• [DIRECTIONS FOR THIS TASK] Beginning with the line that contains "Humanos? (386, 2300)" in the material below, print each line exactly until the line that contains "Ponte en contacto con nosotros" has been printed, then stop.

• [MATERIAL PROVIDED]
——————————
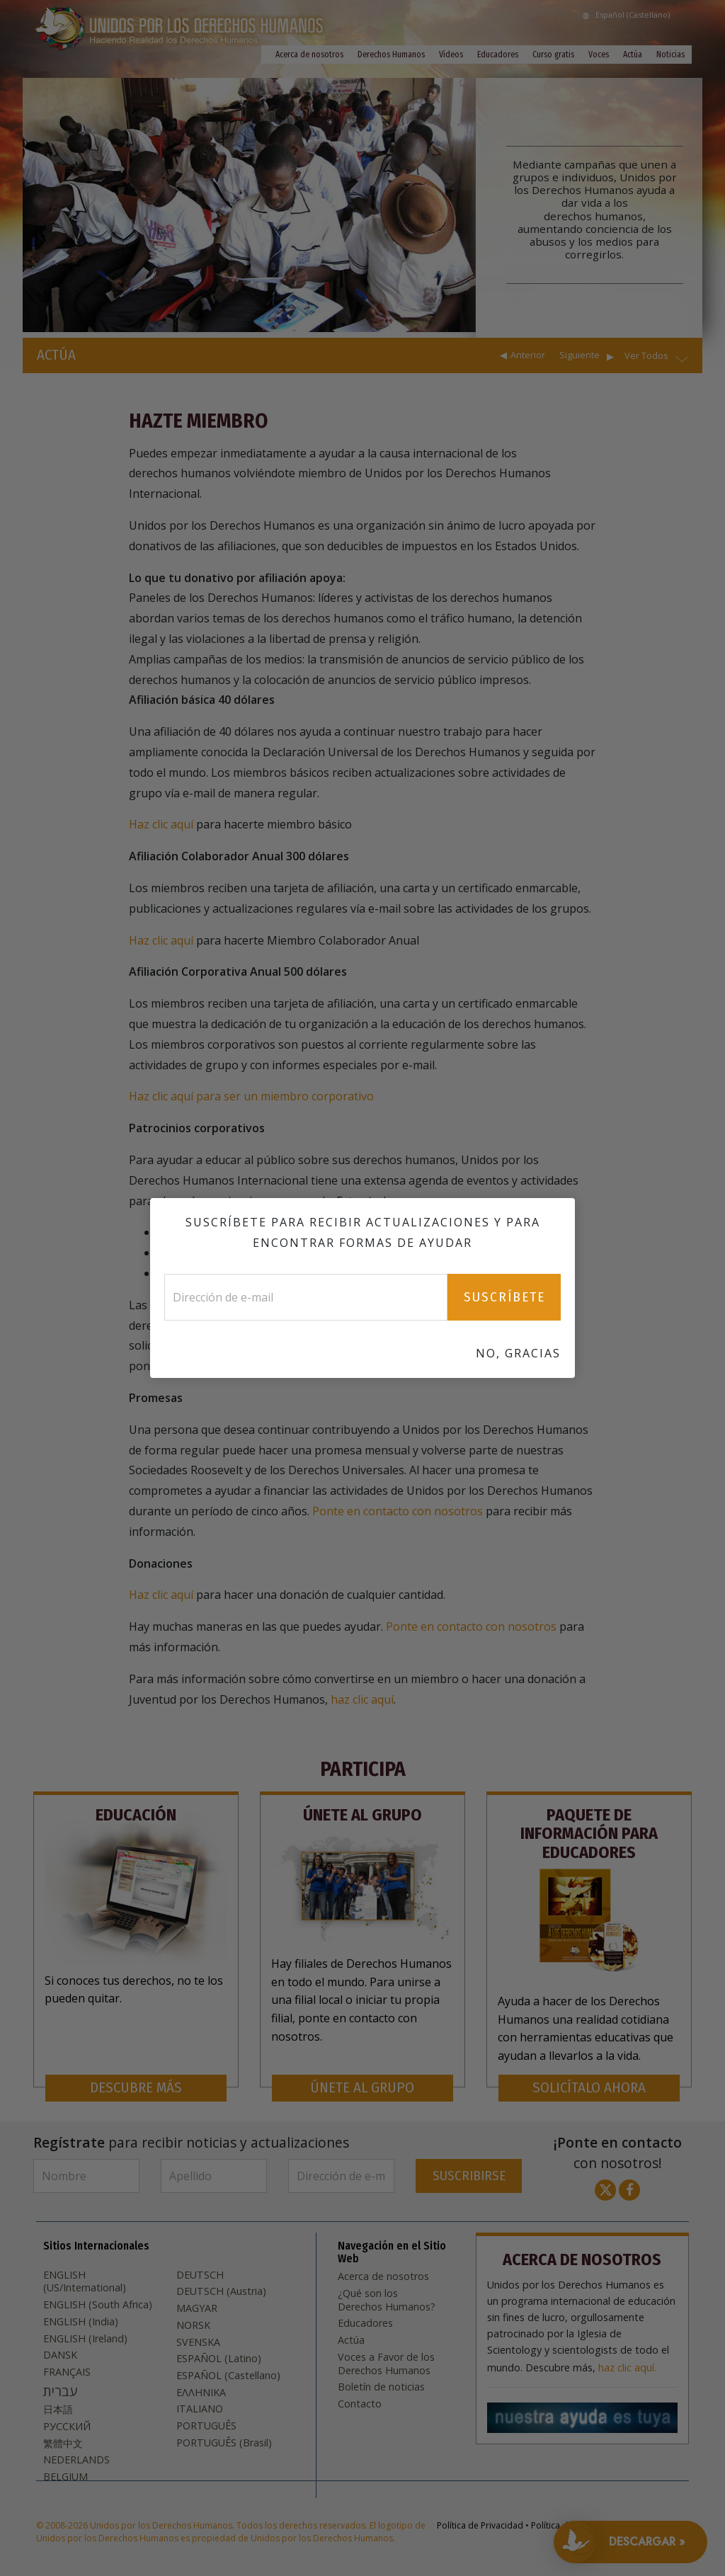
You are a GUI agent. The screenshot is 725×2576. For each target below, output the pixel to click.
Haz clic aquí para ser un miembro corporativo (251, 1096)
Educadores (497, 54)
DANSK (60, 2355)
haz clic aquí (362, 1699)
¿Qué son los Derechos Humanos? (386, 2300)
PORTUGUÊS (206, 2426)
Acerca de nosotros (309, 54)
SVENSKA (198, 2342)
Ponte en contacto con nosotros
——————————
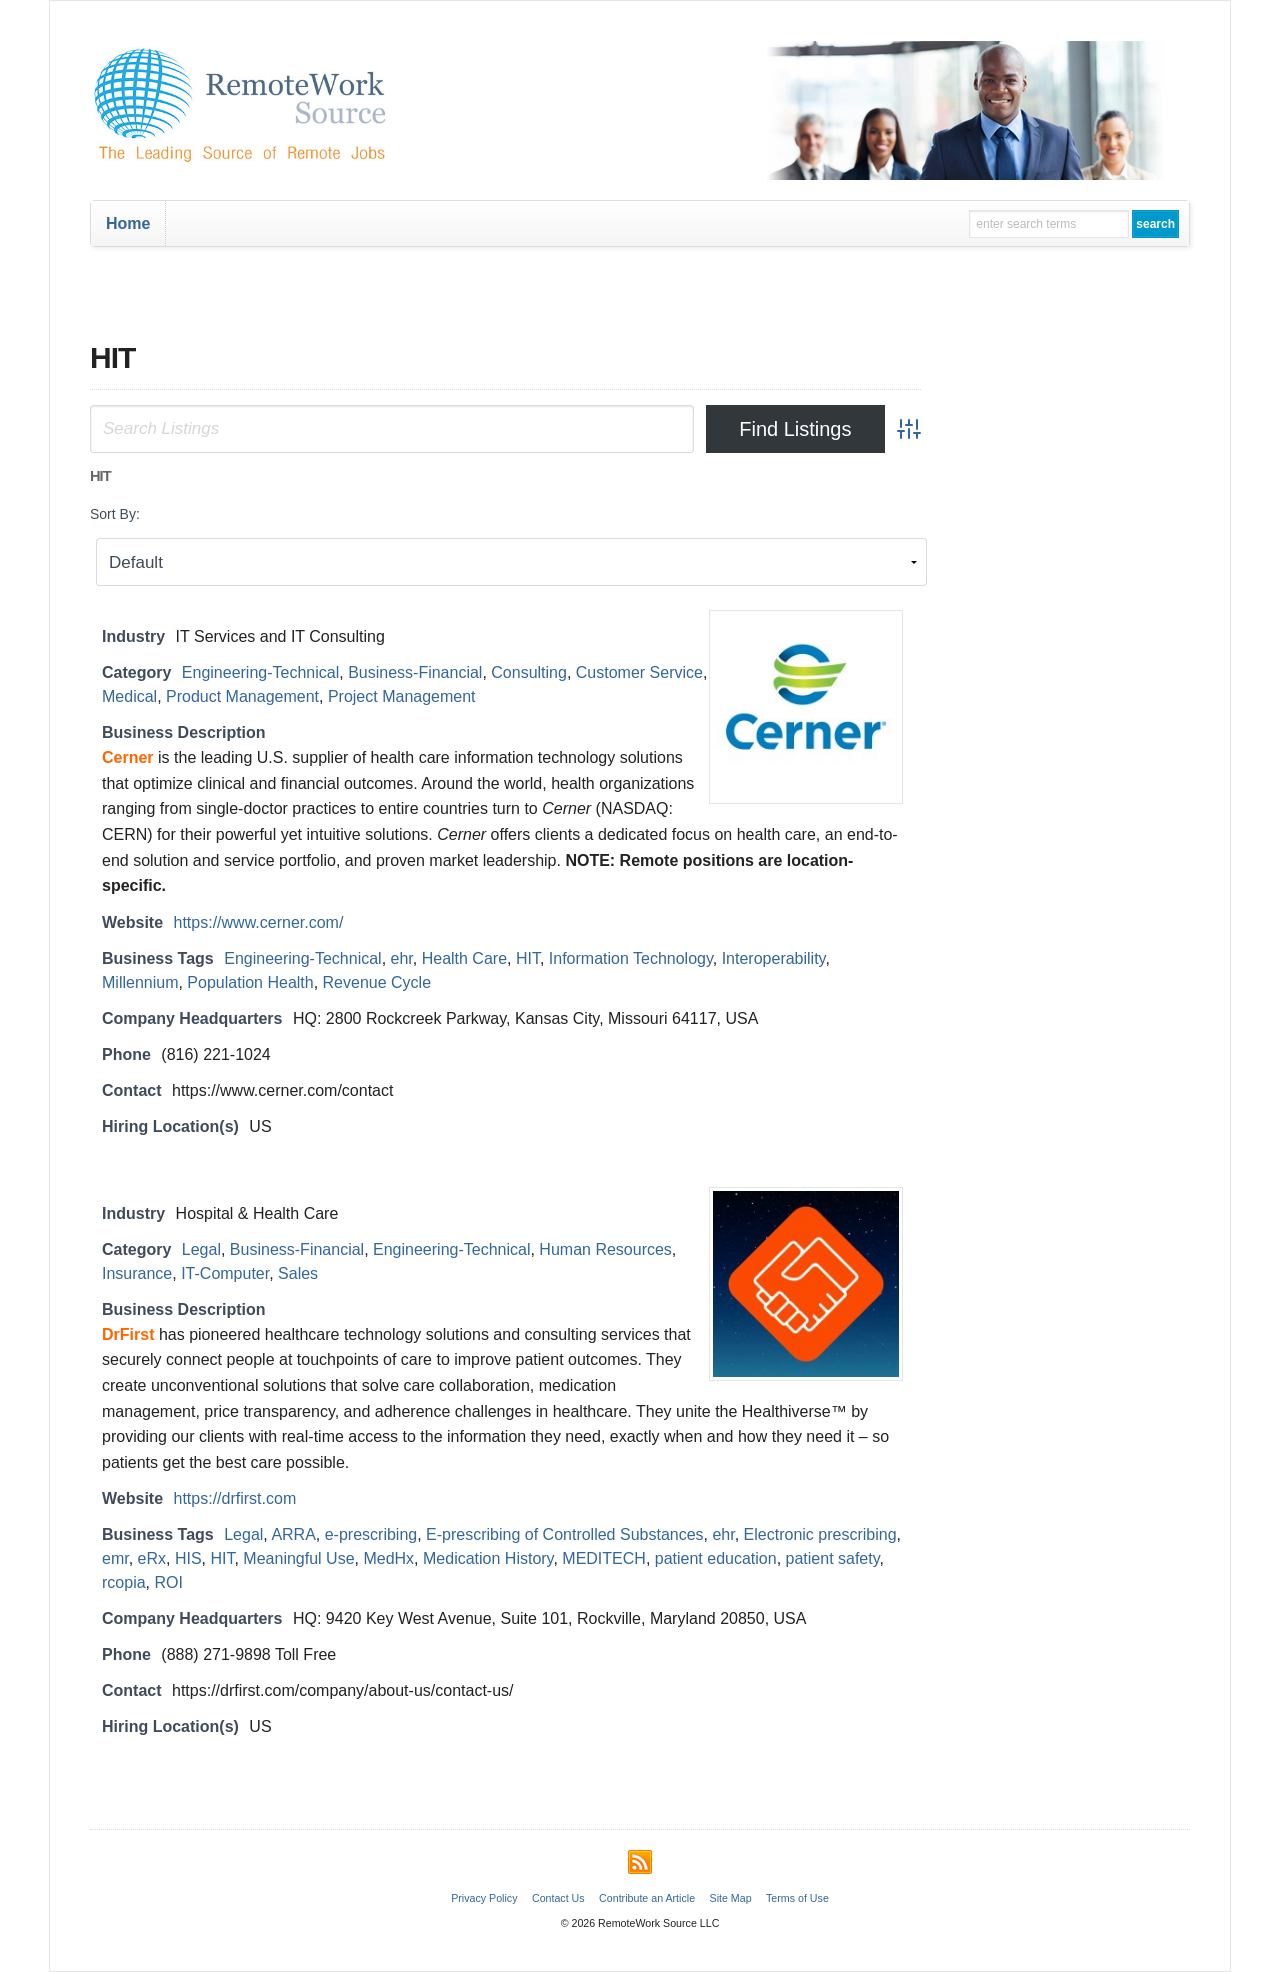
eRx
——————————
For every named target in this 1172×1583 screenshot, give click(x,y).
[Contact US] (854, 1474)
——————————
• [SOLUTION TO THIS TASK]
¿Qué son los Derechos Humanos? (386, 2300)
PORTUGUÊS (206, 2426)
Acerca de nosotros (309, 54)
SVENSKA (198, 2342)
Ponte en contacto con nosotros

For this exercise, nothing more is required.